**TASK DETAILS**
Only those lines in the data below from the line containing "des procédures administratives, car nous les" through the line containing "soutien complet et sur mesure, assurant un", both included, should be restated word for word.

**GIVEN DATA**

*** Block opens ***

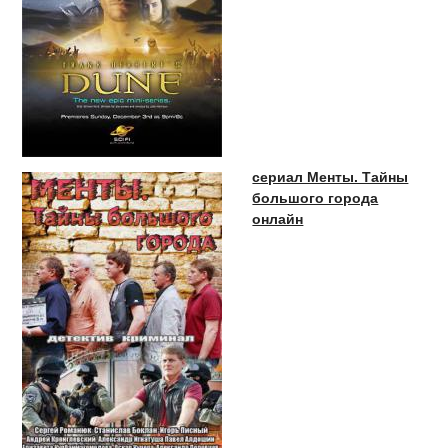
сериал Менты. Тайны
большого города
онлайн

*** Block closes ***
*** Block opens ***

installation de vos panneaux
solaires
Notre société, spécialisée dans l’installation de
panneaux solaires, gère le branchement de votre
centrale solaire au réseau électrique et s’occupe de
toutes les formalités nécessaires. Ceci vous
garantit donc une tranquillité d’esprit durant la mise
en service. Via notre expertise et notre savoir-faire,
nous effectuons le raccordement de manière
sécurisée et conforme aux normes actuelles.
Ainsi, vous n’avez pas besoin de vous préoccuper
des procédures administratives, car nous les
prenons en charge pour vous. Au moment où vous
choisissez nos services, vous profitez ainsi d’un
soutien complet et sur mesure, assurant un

*** Block closes ***
*** Block opens ***

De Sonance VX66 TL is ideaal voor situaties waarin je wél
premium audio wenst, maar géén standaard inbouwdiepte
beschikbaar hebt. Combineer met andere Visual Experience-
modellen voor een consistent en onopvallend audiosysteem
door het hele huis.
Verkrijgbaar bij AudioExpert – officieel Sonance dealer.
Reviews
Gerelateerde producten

*** Block closes ***

**REPLY**
des procédures administratives, car nous les
prenons en charge pour vous. Au moment où vous
choisissez nos services, vous profitez ainsi d’un
soutien complet et sur mesure, assurant un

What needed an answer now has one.